Your trees will start to drop some of the small fruit they have set if they haven’t already done so. This will help reduce the amount of fruit on the tree so you have less fruit but juicy delicious pieces as opposed to more fruit that are “bullets”!
First year trees should be allowed to thrive “fruitless” to develop and mature for the following years. Dropping fruit allows the tree to use the available nutrients for the remaining fruit production as well.
Do not mulch around citrus trees. If you need to kill weeds around the tree hand pull them. Citrus roots do not like to be covered with mulch as the grafted rootstock can be sensitive to foot rot. Keeping grass and weeds away are equally important for the same reason.
Most deciduous fruit trees should be progressing now too. Peaches, nectarines and blueberries should be ripe by now and your figs and persimmons fruit should be set.
Scout your fruit trees regularly to ward off potential problems early.

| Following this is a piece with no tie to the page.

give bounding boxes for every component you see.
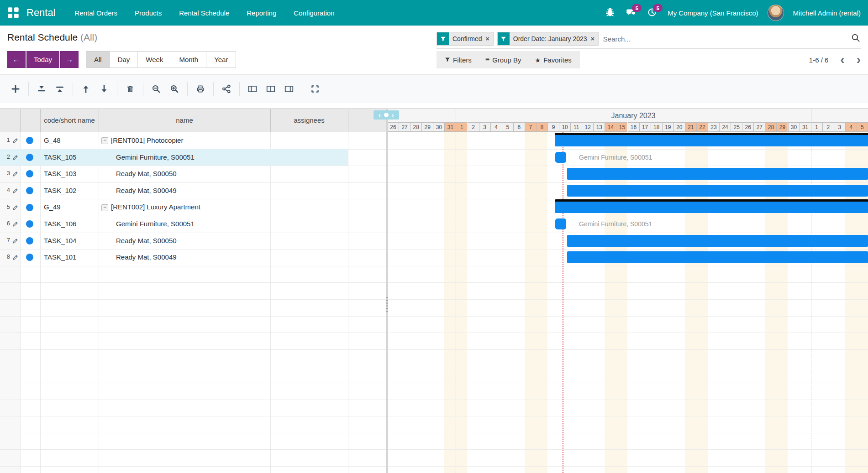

If you suspect a problem, bring in a sample to our staff to help diagnose the problem and assist with finding a solution.
Vegetables & Herbs
Crops that can still be planted in June include lima beans, okra, peas and sweet potatoes. Most tomatoes will be ripening rapidly now and peppers and squash should be continuing to progress. Be vigilant for pests as summer rains often bring more pests.
Herbs can handle the summer heat, but the heavy summer rain can prove challenging. If you have the option of moving your herbs (in containers) to an area where they are less likely to get flattened by heavy rain it would be better for them. Otherwise, just make sure that your beds drain well.